Furst's protagonist is the Spanish-born lawyer Cristian Ferrar, who has lived in Paris since childhood. Asked by the Spanish Embassy to buy arms for the embattled Republican army, he plunges into a dangerous underworld of arms merchants, secret agents and criminals as he scours Europe for desperately needed guns and ammunition. His quest leads him into barroom brawls, the hijacking of a train and a gun battle at sea. To further dramatize the republic's plight, Furst shows us a small band of its soldiers, surrounded, down to 20 bullets per man and steeled to die fighting.
In all of Furst's novels, however, he offers a dimension above and apart from the killing. This author knows and loves Paris, and his hero, Ferrar, is a worldly man who also loves the city, and women as well.
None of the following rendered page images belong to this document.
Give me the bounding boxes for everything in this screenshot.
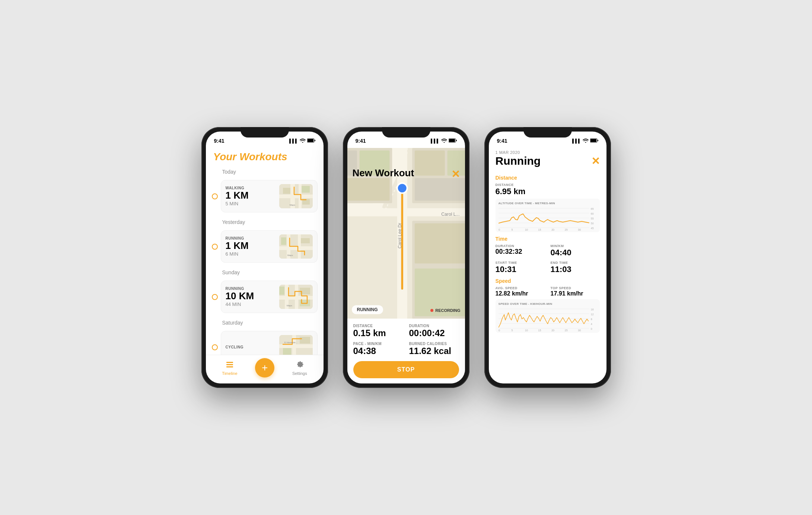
svg-text:16: 16 [590, 308, 593, 311]
workout-item-running2[interactable]: RUNNING 10 KM 44 MIN [212, 278, 318, 316]
wifi-icon-1 [300, 138, 306, 143]
metric-start: START TIME 10:31 [496, 261, 545, 274]
svg-rect-37 [456, 140, 457, 141]
status-icons-1: ▌▌▌ [289, 138, 315, 143]
status-time-2: 9:41 [356, 138, 366, 144]
workout-map-cycling: E Homeste... [279, 335, 313, 355]
workout-info-running1: RUNNING 1 KM 6 MIN [226, 236, 279, 257]
svg-text:Maps: Maps [287, 304, 292, 307]
timeline-dot-4 [212, 344, 218, 350]
metric-end: END TIME 11:03 [551, 261, 600, 274]
day-section-today: Today WALKING 1 KM 5 MIN [212, 167, 318, 215]
workout-item-walking[interactable]: WALKING 1 KM 5 MIN [212, 177, 318, 215]
svg-text:60: 60 [590, 212, 593, 215]
svg-text:0: 0 [499, 329, 500, 331]
svg-rect-56 [590, 139, 596, 142]
svg-rect-30 [300, 337, 310, 344]
wifi-icon-2 [441, 138, 447, 143]
svg-text:10: 10 [525, 329, 528, 331]
workout-item-running1[interactable]: RUNNING 1 KM 6 MIN [212, 227, 318, 266]
svg-rect-50 [414, 223, 465, 263]
svg-text:E Homeste...: E Homeste... [284, 341, 297, 344]
stat-calories: BURNED CALORIES 11.62 kcal [409, 342, 459, 357]
workout-map-running2: Maps [279, 285, 313, 309]
stat-distance: DISTANCE 0.15 km [353, 324, 403, 339]
phone-1: 9:41 ▌▌▌ Your Workouts Today [201, 127, 328, 388]
svg-text:0: 0 [590, 328, 592, 330]
workouts-header: Your Workouts [206, 148, 324, 167]
workout-duration-walking: 5 MIN [226, 201, 279, 206]
recording-dot [430, 309, 433, 312]
svg-text:8: 8 [590, 318, 592, 320]
svg-point-54 [397, 183, 407, 193]
day-section-yesterday: Yesterday RUNNING 1 KM 6 MIN [212, 218, 318, 266]
close-button[interactable]: ✕ [451, 168, 460, 180]
altitude-chart: ALTITUDE OVER TIME - METRES-MIN [496, 199, 600, 232]
signal-icon-3: ▌▌▌ [572, 139, 581, 143]
svg-text:25: 25 [564, 329, 567, 331]
timeline-dot-1 [212, 193, 218, 199]
svg-rect-57 [598, 140, 598, 141]
svg-text:45: 45 [590, 227, 593, 230]
svg-text:0: 0 [499, 228, 500, 231]
add-workout-button[interactable]: + [255, 358, 274, 377]
day-label-sunday: Sunday [212, 268, 318, 278]
notch-2 [382, 127, 430, 138]
battery-icon-2 [449, 138, 457, 143]
svg-text:50: 50 [590, 222, 593, 225]
workouts-scroll[interactable]: Today WALKING 1 KM 5 MIN [206, 167, 324, 355]
section-time-title: Time [496, 236, 600, 242]
workout-map-running1: Maps [279, 234, 313, 259]
nav-timeline[interactable]: Timeline [222, 360, 237, 376]
time-metrics: DURATION 00:32:32 MIN/KM 04:40 START TIM… [496, 244, 600, 274]
phone-3: 9:41 ▌▌▌ 1 MAR 2020 Running ✕ [484, 127, 611, 388]
workout-info-running2: RUNNING 10 KM 44 MIN [226, 287, 279, 307]
status-icons-3: ▌▌▌ [572, 138, 598, 143]
workout-card-cycling[interactable]: CYCLING [221, 331, 318, 355]
stat-duration: DURATION 00:00:42 [409, 324, 459, 339]
detail-title-row: Running ✕ [496, 155, 600, 167]
workout-item-cycling[interactable]: CYCLING [212, 328, 318, 355]
workout-type-cycling: CYCLING [226, 345, 279, 349]
section-distance-title: Distance [496, 175, 600, 181]
metric-distance: DISTANCE 6.95 km [496, 183, 600, 196]
day-label-today: Today [212, 167, 318, 177]
workout-distance-running1: 1 KM [226, 240, 279, 251]
svg-rect-29 [283, 348, 291, 355]
mode-badge: RUNNING [352, 305, 383, 314]
workout-stats-panel: DISTANCE 0.15 km DURATION 00:00:42 PACE … [347, 319, 465, 383]
nav-settings[interactable]: Settings [292, 360, 307, 376]
phone3-content: 1 MAR 2020 Running ✕ Distance DISTANCE 6… [489, 148, 606, 383]
workout-duration-running2: 44 MIN [226, 301, 279, 307]
svg-rect-22 [279, 287, 284, 295]
timeline-label: Timeline [222, 371, 237, 376]
metric-duration: DURATION 00:32:32 [496, 244, 545, 258]
svg-text:12: 12 [590, 313, 593, 316]
svg-text:55: 55 [590, 217, 593, 220]
workout-map: Carol Lee Dr Carol L... New Workout ✕ [347, 148, 465, 319]
workout-duration-running1: 6 MIN [226, 251, 279, 257]
status-time-1: 9:41 [214, 138, 225, 144]
svg-rect-32 [226, 362, 233, 363]
close-button-3[interactable]: ✕ [591, 155, 600, 167]
workout-card-running1[interactable]: RUNNING 1 KM 6 MIN [221, 230, 318, 263]
svg-text:Carol L...: Carol L... [441, 212, 459, 217]
workout-distance-running2: 10 KM [226, 291, 279, 301]
detail-header: 1 MAR 2020 Running ✕ [489, 148, 606, 171]
workout-card-walking[interactable]: WALKING 1 KM 5 MIN [221, 180, 318, 212]
svg-rect-2 [315, 140, 315, 141]
svg-rect-13 [279, 246, 313, 250]
svg-text:15: 15 [538, 329, 541, 331]
stop-button[interactable]: Stop [353, 361, 459, 378]
metric-avg-speed: AVG. SPEED 12.82 km/hr [496, 286, 545, 297]
workout-info-walking: WALKING 1 KM 5 MIN [226, 186, 279, 206]
svg-text:65: 65 [590, 208, 593, 210]
detail-scroll[interactable]: Distance DISTANCE 6.95 km ALTITUDE OVER … [489, 171, 606, 383]
svg-text:5: 5 [511, 228, 513, 231]
timeline-dot-2 [212, 244, 218, 250]
map-overlay-top: New Workout ✕ [347, 164, 465, 184]
metric-minkm: MIN/KM 04:40 [551, 244, 600, 258]
svg-rect-5 [279, 195, 313, 198]
workout-card-running2[interactable]: RUNNING 10 KM 44 MIN [221, 281, 318, 313]
svg-text:20: 20 [551, 228, 554, 231]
Early in the novel, on a business trip to New York, he romances a good-hearted librarian named Eileen. Back in Paris, he's captivated by the widowed and aristocratic Marquesa Maria Cristina, who is Spanish, 40ish and gorgeous.
The marquesa comes to his office on the Champs-Élysées for legal advice, and he is dazzled by her beauty: "She had strong, finely made features, smooth skin, and hair a dark shade of gold." However, she also appears to be "the most prim and proper lady in the land." Ferrar initiates a cautious courtship by taking her to Angelina's, the tearoom on the Rue de Rivoli famous for its Mont Blanc pastry and hot chocolate: "She scooped up a tiny spoonful and closed her lips on the spoon, resulting in the daintiest smear of crème de marron on her upper lip, a sight which she allowed him to enjoy for an instant before raising her napkin." That's delicious in more ways than one, and, as often happens, the prim and proper lady will surprise him.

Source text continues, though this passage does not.